С братом и Толей они несколько дней ремонтировали, обновляли будку, но потом налет повторился, и постепенно будка оказалась как бы не принадлежащей никому. Наполовину разгромленная, она приняла свой теперешний вид, не вызывая у одних желания добивать ее, у других – обновлять. Она уже ветшала сама по себе, но еще можно было залезть туда, в высокий шум, и особенно горькое чувство подолгу не отпускало от себя. Он потом заметил, что брат иногда уходит в лес один; наверное, он просиживал наверху часами. Полуразрушенная, будка охотней принимала одного, молчание больше совпадало с бесконечным шумом ветра, и этот шум был однотонной жалобой, понятной и близкой.
В лесу было совсем свежо, хотя утро уже переходило в день, начиналось то время, когда сырой воздух растворяется, исчезает до самого вечера, и между деревьями застывают только теплые запахи. Он быстро полез по знакомому стволу, казалось, что ноги и руки сами знают, за какой сук цепляться, на какой наступать. Он прижимался к грубой, мшистой коре, чувствуя всем телом гул, который шел из земли и тянулся к вершине, растворяясь в самых высоких ветках и листьях. Внутри будки так же, как и раньше, пахло обгорелыми и обмытыми многими дождями головешками – ни дожди, ни ветер не смогли уничтожить этот запах.
Усевшись поудобнее, он глянул в сторону деревни. Улица открылась вся, от начала до конца, его дом был как раз напротив дуба и смотрел своими окнами прямо на него; казалось, вся улица растекается от дома и в одну, и в другую сторону, подчеркивая естественность этого прямого взгляда только двух окон. И там, на одном из них, и сейчас дрожит под ветром ленточка, никогда не успокаиваясь.
Будку слегка покачивало, и он вспомнил свой сегодняшний сон. Закрыл глаза – точно так он покачивался, плавно, совсем не чувствуя движения, на облаке, и непонятно было, сам он управляет этим движением или какая-то сила несет его, а он соглашается с ней и подчиняется покорно и с радостью, утопая в этой плавности и покое.
Сколько он так просидел, нельзя было понять, но когда открыл глаза, то увидел, как по лугу, отдаляясь от дома и приближаясь медленно к лесу, шли брат с сестрой. Все вздрогнуло перед глазами и заняло свои определенные места.
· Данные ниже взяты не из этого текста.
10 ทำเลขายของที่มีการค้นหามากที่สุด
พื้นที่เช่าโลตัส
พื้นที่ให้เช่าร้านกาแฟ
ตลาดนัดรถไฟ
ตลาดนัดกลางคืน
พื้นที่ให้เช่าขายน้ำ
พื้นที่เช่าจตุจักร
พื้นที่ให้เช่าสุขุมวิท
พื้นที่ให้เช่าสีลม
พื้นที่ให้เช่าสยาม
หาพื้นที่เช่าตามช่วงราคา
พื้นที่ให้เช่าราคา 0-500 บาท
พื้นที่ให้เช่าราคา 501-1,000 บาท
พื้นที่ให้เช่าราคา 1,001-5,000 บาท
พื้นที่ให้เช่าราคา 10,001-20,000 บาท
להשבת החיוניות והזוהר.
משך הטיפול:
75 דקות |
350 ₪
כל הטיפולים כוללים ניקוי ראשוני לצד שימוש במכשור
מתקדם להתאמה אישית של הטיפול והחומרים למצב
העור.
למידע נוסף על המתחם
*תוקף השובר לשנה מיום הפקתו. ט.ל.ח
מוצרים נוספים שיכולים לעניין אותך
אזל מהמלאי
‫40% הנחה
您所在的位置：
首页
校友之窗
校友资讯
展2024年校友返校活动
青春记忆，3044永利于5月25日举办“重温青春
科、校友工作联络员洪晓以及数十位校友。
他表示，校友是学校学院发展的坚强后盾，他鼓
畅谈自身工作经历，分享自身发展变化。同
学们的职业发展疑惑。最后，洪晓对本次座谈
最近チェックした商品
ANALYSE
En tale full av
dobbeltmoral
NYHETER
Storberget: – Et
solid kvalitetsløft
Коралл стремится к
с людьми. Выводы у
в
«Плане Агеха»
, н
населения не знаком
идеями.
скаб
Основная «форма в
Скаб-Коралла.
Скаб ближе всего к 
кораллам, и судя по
Быстро вспомнилось и вчерашнее, и роса на лугу, и кусок отставшей коры на стволе дуба – все в странном клубке, и клубок этот покатился стремительно к двум фигурам на лугу, почти неподвижным из-за расстояния.
Наверное, он испугался, потому что рванулся сразу, опустил ноги вниз, хотел слезть скорее – и вдруг представил себя падающим, срывающим листья – так падали выпавшие из рук доски, когда они строили будку, – и он вцепился во что-то руками, застыл на мгновение, потом подтянулся и уселся на прежнее место. Показалось, что он уже не слезет отсюда никогда – сил не хватит, тело ослабело, как в болезни. И он стал смотреть и ждать. Брат с сестрой исчезли за деревьями, наверное, они вошли в лес. Он услышал, как они зовут его по очереди, громко, и подумал, что они не знают, где он.
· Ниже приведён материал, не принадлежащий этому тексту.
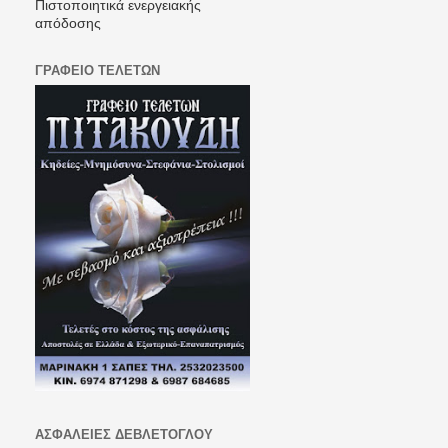
Πιστοποιητικά ενεργειακής
απόδοσης
ΓΡΑΦΕΙΟ ΤΕΛΕΤΩΝ
ΑΣΦΑΛΕΙΕΣ ΔΕΒΛΕΤΟΓΛΟΥ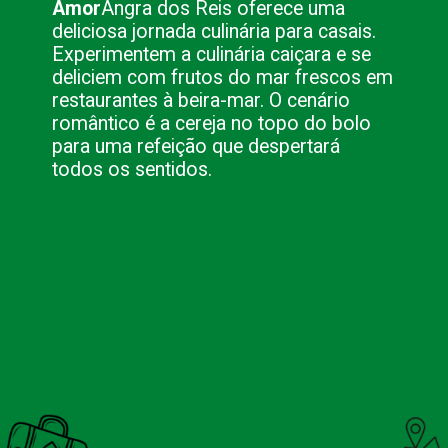
Amor
Angra dos Reis oferece uma
deliciosa jornada culinária para casais.
Experimentem a culinária caiçara e se
deliciem com frutos do mar frescos em
restaurantes à beira-mar. O cenário
romântico é a cereja no topo do bolo
para uma refeição que despertará
todos os sentidos.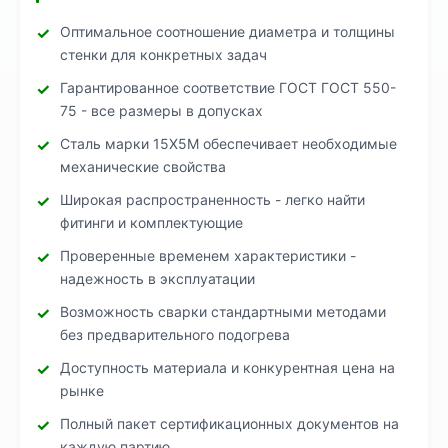
Оптимальное соотношение диаметра и толщины
стенки для конкретных задач
Гарантированное соответствие ГОСТ ГОСТ 550-
75 - все размеры в допусках
Сталь марки 15Х5М обеспечивает необходимые
механические свойства
Широкая распространенность - легко найти
фитинги и комплектующие
Проверенные временем характеристики -
надежность в эксплуатации
Возможность сварки стандартными методами
без предварительного подогрева
Доступность материала и конкурентная цена на
рынке
Полный пакет сертификационных документов на
каждую партию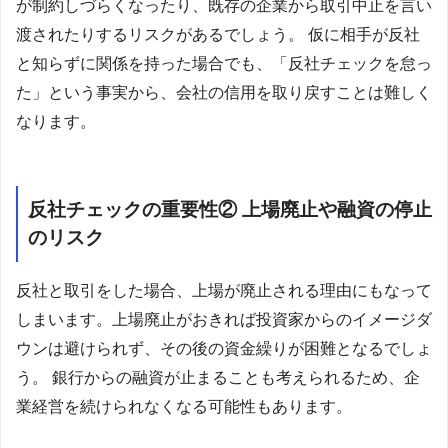
が制約しづらくなったり、既存の企業から取引中止を言い
渡されたりするリスクがあるでしょう。 仮に相手が反社
と知らずに関係を持った場合でも、「反社チェックを怠っ
た」という事実から、会社の信用を取り戻すことは難しく
なります。
反社チェックの重要性② 上場廃止や融資の停止
のリスク
反社と取引をした場合、上場が廃止される理由にもなって
しまいます。上場廃止がおきれば投資家からのイメージダ
ウンは避けられず、その後の資金繰りが困難となるでしょ
う。 銀行からの融資が止まることも考えられるため、企
業経営を続けられなくなる可能性もあります。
Брат кричал намного тише, почти говорил – голоса раздавались внизу, у самого дуба, – и он вдруг понял, что брат знает про будку и не хочет его выдавать. От этого странно зачесались глаза, он заморгал, и по щекам потекли слезы.
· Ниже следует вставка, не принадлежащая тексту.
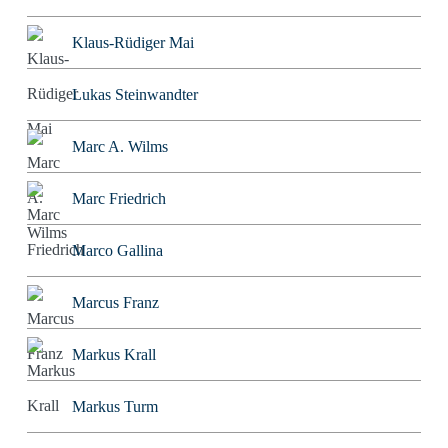
Klaus-Rüdiger Mai
Lukas Steinwandter
Marc A. Wilms
Marc Friedrich
Marco Gallina
Marcus Franz
Markus Krall
Markus Turm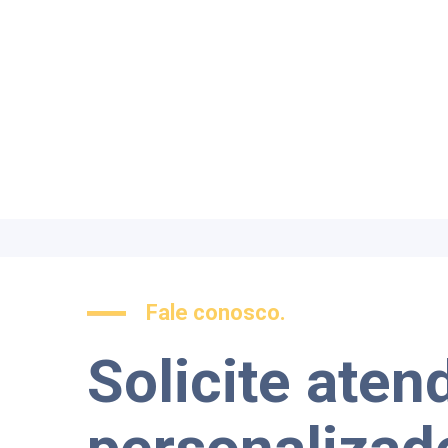
Fale conosco.
Solicite ate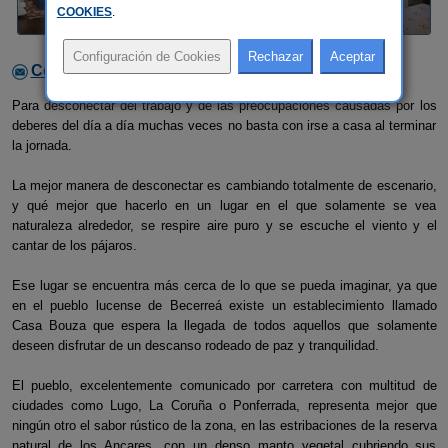
COOKIES
.
Contactar con el alojamiento
Para desconectar del trabajo y de las preocupaciones causadas por los
deberes del día a día muchas veces no basta con irse a casa al terminar
la jornada.
La mejor manera de desconectar es cambiando totalmente de escenario,
y qué mejor que hacerlo en un lugar en el que solamente se vea
naturaleza alrededor, se respire aire puro y se escuche el viento y el
cantar de los pájaros.
Ese lugar se encuentra más cerca de lo que se pueda imaginar, ya que
en el pueblo lucense de Becerreá existe un establecimiento llamado
Casa Bouza que espera la llegada de todos aquellos que solamente
deseen disfrutar de un descanso rodeado de paz y tranquilidad.
El pueblo, excelentemente comunicado por carretera con multitud de
ciudades como Lugo, La Coruña o Ponferrada, representa mejor que
ningún otro el sabor rústico de la zona, en las estribaciones de la reserva
natural de los Ancares, con un denso manto vegetal cubriendo sus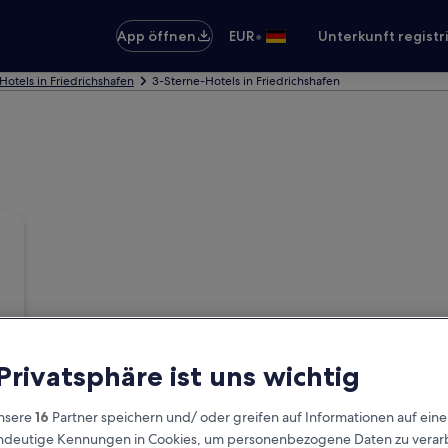
•
App öffnen
EUR
Unterkunft registr
Hotels in Friedrichshafen
3-Sterne-Hotels in Friedrichshafen
 Privatsphäre ist uns wichtig
nsere
16
Partner speichern und/ oder greifen auf Informationen auf ein
eindeutige Kennungen in Cookies, um personenbezogene Daten zu verarb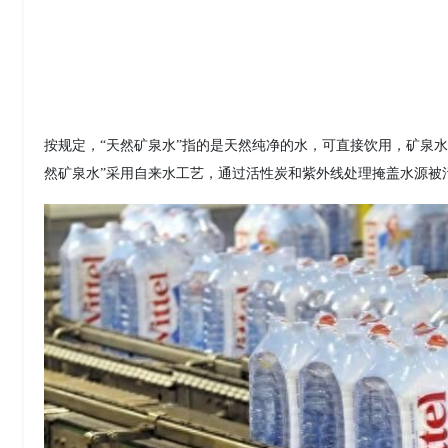
按规定，“天然矿泉水”指的是天然纯净的水，可直接饮用，矿泉
然矿泉水”采用自来水工艺，通过活性炭和紫外线处理掩盖水源被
Потом он увидел, как они возвращаются домой, брат еще оглянулся несколько раз с луга на лес, и вот опять стало спокойно и тихо. Он почти соскользнул по стволу на землю, постоял, не зная, куда же идти, и, все еще плача, ходил долго среди деревьев, спотыкаясь в густой траве.
К вечеру он пришел домой, сидел за столом, мать плакала на кухне, отец кричал громко, ругался, все замахивался, но никак не мог ударить. А он ел, не разбирая, что перед ним, глядя в одну точку на скатерти.
В соседней комнате в темноте сидел брат, и когда он вошел туда, на ходу расстегивая рубашку, брат посмотрел на него из темноты блестящими глазами. Было уже тихо, глаза слипались от усталости, и когда он засыпал, то видел перед собой сидящего в углу дивана брата.
4
Только закрытые глаза были его собственностью – никто не вмешивался в ту жизнь, которая, как за занавесом, скрывалась в этом мраке с особенным освещением. Словно под луной, ходили фигуры людей, мерцали деревья, и странно: небо в том мире с самого начала смешалось с воздухом, став, наверное, этим светом, похожим на лунный. Попадая под этот свет, все становилось понятным, и уже не было потребности связывать слова с предметами, мучаясь несовпадением. Это несовпадение похоже было на то, как стекло впитывало в себя, не пропуская, живую тяжесть птиц на ветках яблони, и от их покачиваний и перелетаний оставались только похожие на книжные страницы картинки.
Таким светом были окрашены только сны, но потом любое воспоминание тоже смешивалось с этим светом, и он с восторгом наблюдал за спокойным движением смешанных красок. Словно оживала и начинала двигаться окраска одного из его карандашей в перламутровых разводах, которые всегда привлекали больше, чем скромная линия, ради которой и жил этот карандаш. Странно было смотреть, как из всего богатства красок, которые были на гладкой поверхности карандаша, на бумагу вырывалась только одна, тусклая и всегда одинаковая.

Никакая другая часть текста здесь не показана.